Miles Nordin carton at Ivy.NET
Wed May 20 18:50:43 EDT 2009


>>>>> "bc" == Brian Cully <bcully at gmail.com> writes:

    bc> CouchDB works is because the application programmer has to
    bc> take on the duty of handling things like aborted
    bc> transactions. You simply cannot solve the problem in a generic
    bc> sense and POSIX has no facilities for communicating the
    bc> problem or its possible solutions.

yeah I guess CouchDB is very unlike BDB.  I'm not ready to agree it's
impossible.  but I think in both cases it might be ~always silly.

    bc> 	You can put a POSIX FS in a DB pretty trivially, but
    bc> the reverse is not true.
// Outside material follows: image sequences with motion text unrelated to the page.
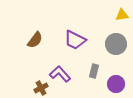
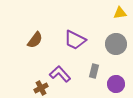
yellow triangle: moved 2 px left, 2 px up
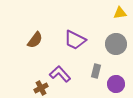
gray rectangle: moved 2 px right
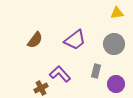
yellow triangle: moved 3 px left
purple trapezoid: rotated 65 degrees counterclockwise
gray circle: moved 2 px left
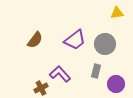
gray circle: moved 9 px left
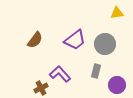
purple circle: moved 1 px right, 1 px down
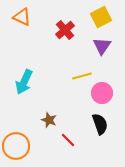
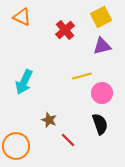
purple triangle: rotated 42 degrees clockwise
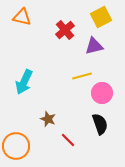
orange triangle: rotated 12 degrees counterclockwise
purple triangle: moved 8 px left
brown star: moved 1 px left, 1 px up
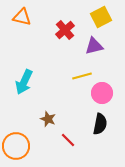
black semicircle: rotated 30 degrees clockwise
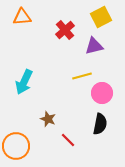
orange triangle: rotated 18 degrees counterclockwise
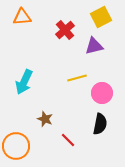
yellow line: moved 5 px left, 2 px down
brown star: moved 3 px left
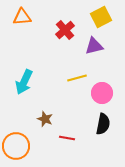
black semicircle: moved 3 px right
red line: moved 1 px left, 2 px up; rotated 35 degrees counterclockwise
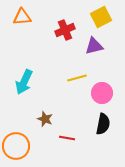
red cross: rotated 18 degrees clockwise
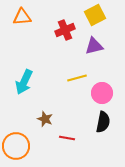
yellow square: moved 6 px left, 2 px up
black semicircle: moved 2 px up
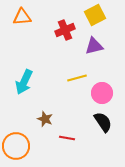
black semicircle: rotated 45 degrees counterclockwise
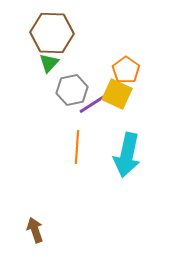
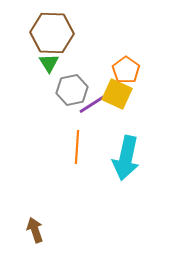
green triangle: rotated 15 degrees counterclockwise
cyan arrow: moved 1 px left, 3 px down
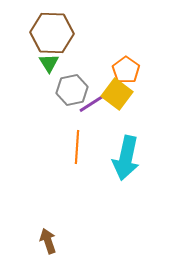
yellow square: rotated 12 degrees clockwise
purple line: moved 1 px up
brown arrow: moved 13 px right, 11 px down
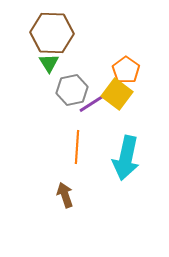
brown arrow: moved 17 px right, 46 px up
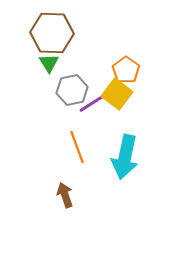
orange line: rotated 24 degrees counterclockwise
cyan arrow: moved 1 px left, 1 px up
Using a DB (with ACID qualities)
    bc> requires entirely new APIs which are strictly more powerful
    bc> than what you get out of POSIX.

This doesn't make sense.  ~all existing databases run inside POSIX
filesystems.  Are you saying they're all broken?  In what way?

    bc> The fundamental problem here is that in an HA setup
    bc> you typically have N nodes talking to the same set of M
    bc> discs.

for HA NFS you typically have 1 node talking to M disks.  The 2nd node
is passive.  It should be possible to make a logically-equivalent HA
cluster using a robotic arm and a cold spare:

1. primary fails.
2. robot notices somehow.
3. robot unplugs primary's power cord.
4. robot moves all disks from primary chassis to secondary chassis.
5. robot plugs in secondary's power cord.
6. robot goes to sleep.

not much magic.

Most of the magic is in the NFS protocol itself, which allows servers
to reboot, even cord-yank reboot, without clients noticing or losing
any data at all---in fact, if the implementation is really solid,
regular old NFS clients will safely regrab their POSIX advisory locks
across a server reboot.  SMB does not have any of this magic.  Thus
the HA part with NFS is relatively small, just to make the ``reboot''
step faster, and to add management so you've some idea when it's safe
to fail back.  It's bigger than just carp, but it's not big like
Oracle, and not magical.

It is worth doing to create NFS-to-mysteryFileMesh gateways, multiple
gateways onto a single filesystem, so that a pool of clients can mount
a single unified filesystem even if their aggregate bandwidth is too
big to pass through a single CPU.  This is the point of pNFS, of
exporting regular NFS from multiple clustered Lustre clients, and
seems to be the Isilon pitch if I read them right.  but doing this
involves larger and different magic, at least two layers of it (one to
create this new fancy kind of filesystem itself, and then a second
layer to make the multiple NFS servers present themselves to clients
cohesively including moving lock custodianship from one server to
another when a client switches to a different gateway) and you do not
invoke said magic just for the availability improvement that the OP
wanted.  You do it to break through a performance wall.

    bc> What do you do when two nodes try to write to the same part of
    bc> disc at the same time?  Who wins?

the lockholder?

    bc> What if the overwritten data is part of a complex structure
    bc> and thus locking any individual set of blocks may still not
    bc> prevent corruption?

The sentence unravels because ``all the blocks on the disk'' is also a
set of blocks.  You can safely update whatever you like---you just
don't scale close to linearly with any obvious approach.

I don't know what Oracle RAC does.  The filesystems like QFS, GFS,
OCFS attack this to a first order by storing only unstructured data on
the shared SCSI targets.  All the structured data (metadata) goes
through an active/passive HA pair.

The metadata server can also arbitrate locks and cache-leases, or
clients can run a distributed locking protocol amongst themselves.